- _DIRECTIONS_
Where the records hold the string "leur", show the whole line it sits on.

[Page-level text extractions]
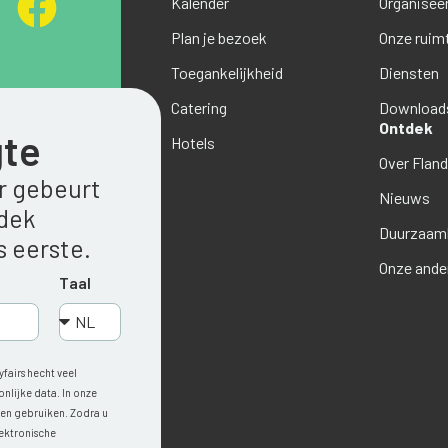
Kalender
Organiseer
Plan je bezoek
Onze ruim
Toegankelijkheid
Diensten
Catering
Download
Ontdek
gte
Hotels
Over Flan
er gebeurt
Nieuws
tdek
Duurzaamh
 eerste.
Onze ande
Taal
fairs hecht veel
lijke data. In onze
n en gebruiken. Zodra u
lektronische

* * *

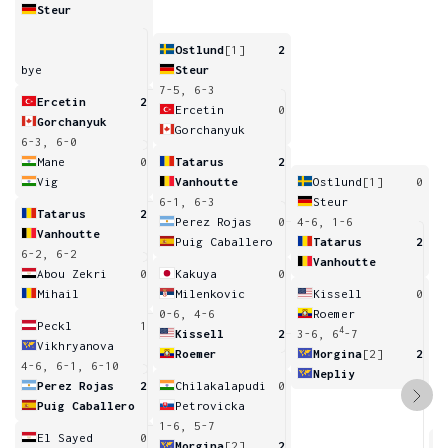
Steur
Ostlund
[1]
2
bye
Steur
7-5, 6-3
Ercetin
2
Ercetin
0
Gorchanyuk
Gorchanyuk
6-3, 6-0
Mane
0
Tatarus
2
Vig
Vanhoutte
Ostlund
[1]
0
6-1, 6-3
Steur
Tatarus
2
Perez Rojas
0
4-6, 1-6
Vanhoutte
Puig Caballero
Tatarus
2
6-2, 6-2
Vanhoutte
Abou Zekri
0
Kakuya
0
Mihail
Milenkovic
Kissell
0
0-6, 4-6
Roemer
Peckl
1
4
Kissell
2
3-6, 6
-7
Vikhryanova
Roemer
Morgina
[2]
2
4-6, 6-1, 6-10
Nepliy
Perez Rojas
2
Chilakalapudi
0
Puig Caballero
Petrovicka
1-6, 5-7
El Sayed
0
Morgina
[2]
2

--

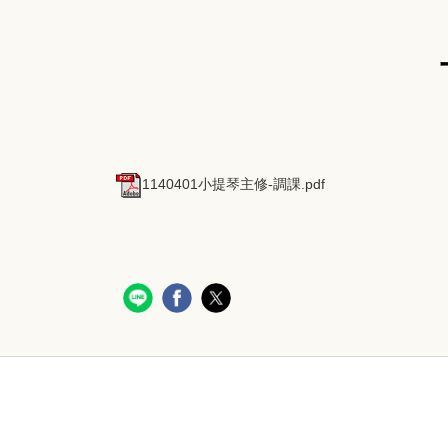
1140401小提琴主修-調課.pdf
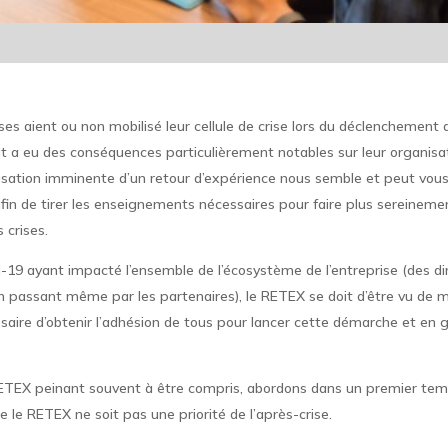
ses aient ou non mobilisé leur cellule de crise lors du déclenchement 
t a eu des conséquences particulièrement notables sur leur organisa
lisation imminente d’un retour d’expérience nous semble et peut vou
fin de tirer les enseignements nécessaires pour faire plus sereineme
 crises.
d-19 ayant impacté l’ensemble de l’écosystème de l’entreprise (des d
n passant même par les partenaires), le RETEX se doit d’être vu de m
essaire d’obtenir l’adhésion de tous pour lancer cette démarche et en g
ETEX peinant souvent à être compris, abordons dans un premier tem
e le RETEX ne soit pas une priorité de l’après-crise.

- _EXPECTED ANSWER_
ses aient ou non mobilisé leur cellule de crise lors du déclenchement 
t a eu des conséquences particulièrement notables sur leur organisa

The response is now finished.